Collected data:
*** Block opens ***

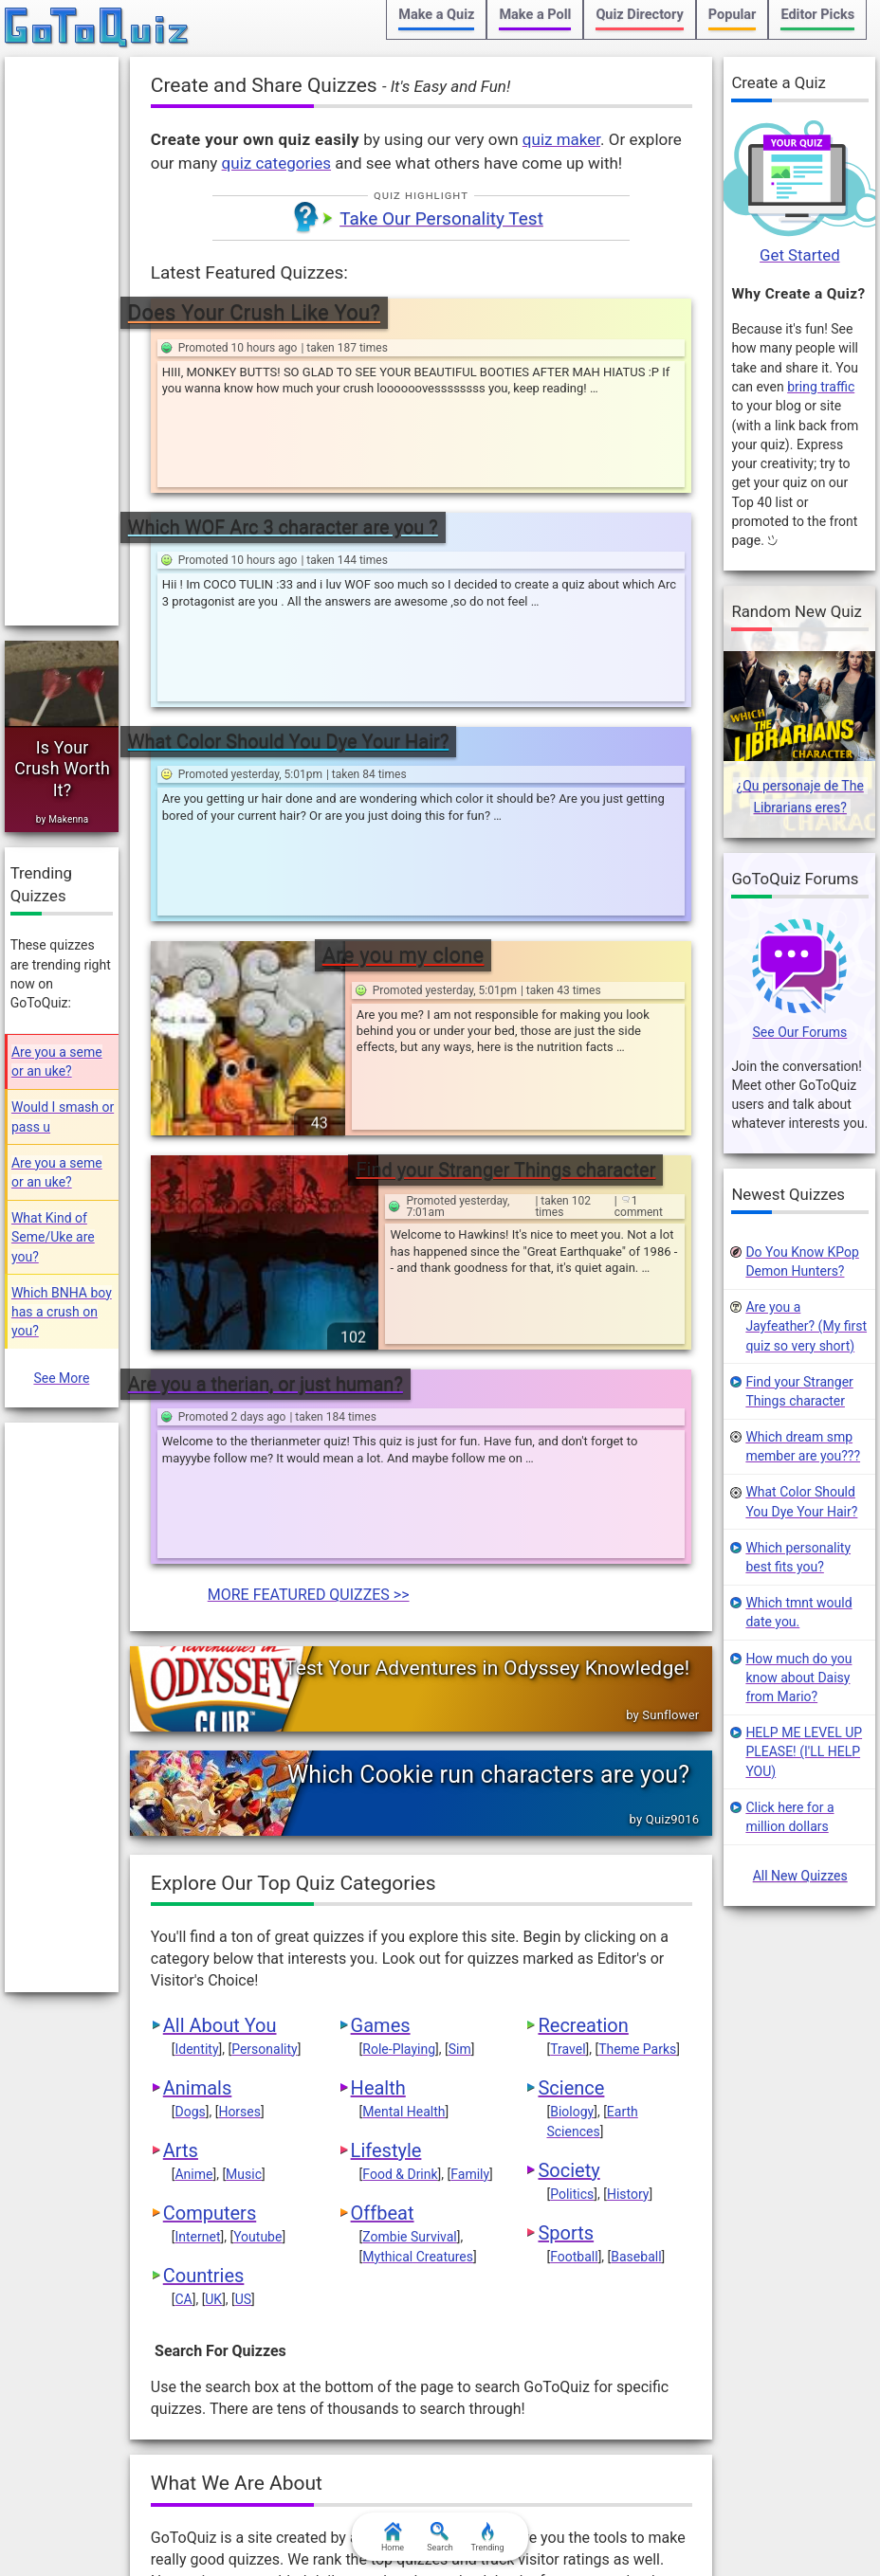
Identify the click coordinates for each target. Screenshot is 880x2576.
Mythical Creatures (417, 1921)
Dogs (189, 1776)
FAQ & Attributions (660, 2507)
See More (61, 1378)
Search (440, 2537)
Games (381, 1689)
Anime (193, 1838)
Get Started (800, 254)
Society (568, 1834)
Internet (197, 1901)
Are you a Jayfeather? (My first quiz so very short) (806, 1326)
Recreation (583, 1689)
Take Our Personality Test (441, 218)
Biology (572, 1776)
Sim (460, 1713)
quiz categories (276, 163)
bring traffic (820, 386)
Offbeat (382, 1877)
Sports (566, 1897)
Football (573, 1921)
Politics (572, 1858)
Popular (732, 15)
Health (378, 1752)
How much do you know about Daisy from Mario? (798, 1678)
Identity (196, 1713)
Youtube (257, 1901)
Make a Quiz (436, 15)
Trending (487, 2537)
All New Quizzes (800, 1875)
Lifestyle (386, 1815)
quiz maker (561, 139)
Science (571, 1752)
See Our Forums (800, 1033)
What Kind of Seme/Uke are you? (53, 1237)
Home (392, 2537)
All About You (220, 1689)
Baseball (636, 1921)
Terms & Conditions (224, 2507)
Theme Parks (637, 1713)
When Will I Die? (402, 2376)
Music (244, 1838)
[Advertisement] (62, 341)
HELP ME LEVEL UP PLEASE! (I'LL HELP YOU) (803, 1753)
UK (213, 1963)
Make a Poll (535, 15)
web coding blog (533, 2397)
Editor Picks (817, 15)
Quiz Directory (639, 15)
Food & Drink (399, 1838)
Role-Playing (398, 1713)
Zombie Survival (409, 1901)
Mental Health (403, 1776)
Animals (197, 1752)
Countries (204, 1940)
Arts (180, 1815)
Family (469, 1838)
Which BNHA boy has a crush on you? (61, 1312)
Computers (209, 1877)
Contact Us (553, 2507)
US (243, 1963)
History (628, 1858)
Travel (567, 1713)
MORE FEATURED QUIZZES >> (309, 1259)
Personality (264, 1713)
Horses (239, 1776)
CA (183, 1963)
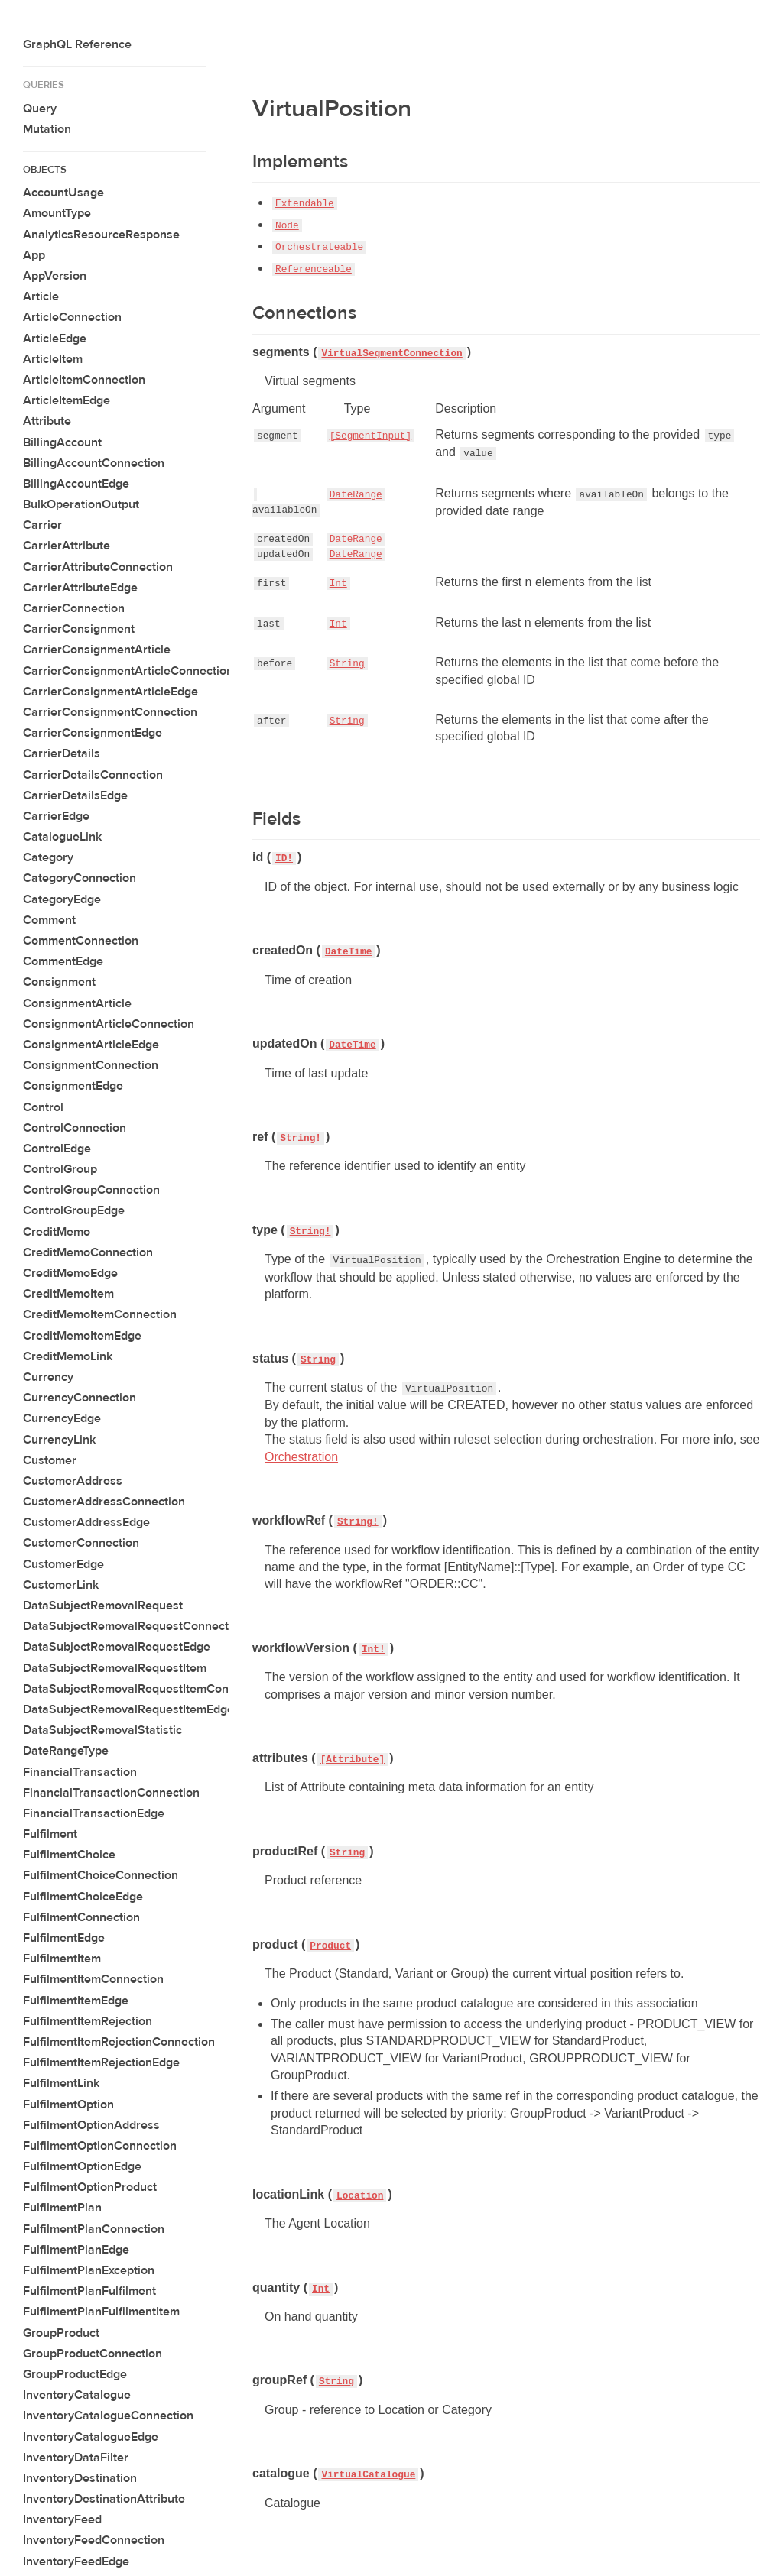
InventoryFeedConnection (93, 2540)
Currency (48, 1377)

*** Block closes ***

◆ **Exercise**: Restate word for word the lines of the data above, starting at the line containing "All New Quizzes (800, 1875)" and ending at the line containing "History (628, 1858)", both included, and nothing more.

◆ **Written reply**:
All New Quizzes (800, 1875)
Lifestyle (386, 1815)
quiz maker (561, 139)
Science (571, 1752)
See Our Forums (800, 1033)
What Kind of Seme/Uke are you? (53, 1237)
Home (392, 2537)
All About You (220, 1689)
Baseball (636, 1921)
Terms & Conditions (224, 2507)
Theme Parks (637, 1713)
When Will I Die? (402, 2376)
Music (244, 1838)
[Advertisement] (62, 341)
HELP ME LEVEL UP PLEASE! (I'LL HELP YOU) (803, 1753)
UK (213, 1963)
Make a Poll (535, 15)
web coding blog (533, 2397)
Editor Picks (817, 15)
Quiz Directory (639, 15)
Food & Drink (399, 1838)
Role-Playing (398, 1713)
Zombie Survival (409, 1901)
Mental Health (403, 1776)
Animals (197, 1752)
Countries (204, 1940)
Arts (180, 1815)
Family (469, 1838)
Which BNHA boy has a crush on you? (61, 1312)
Computers (209, 1877)
Contact Us (553, 2507)
US (243, 1963)
History (628, 1858)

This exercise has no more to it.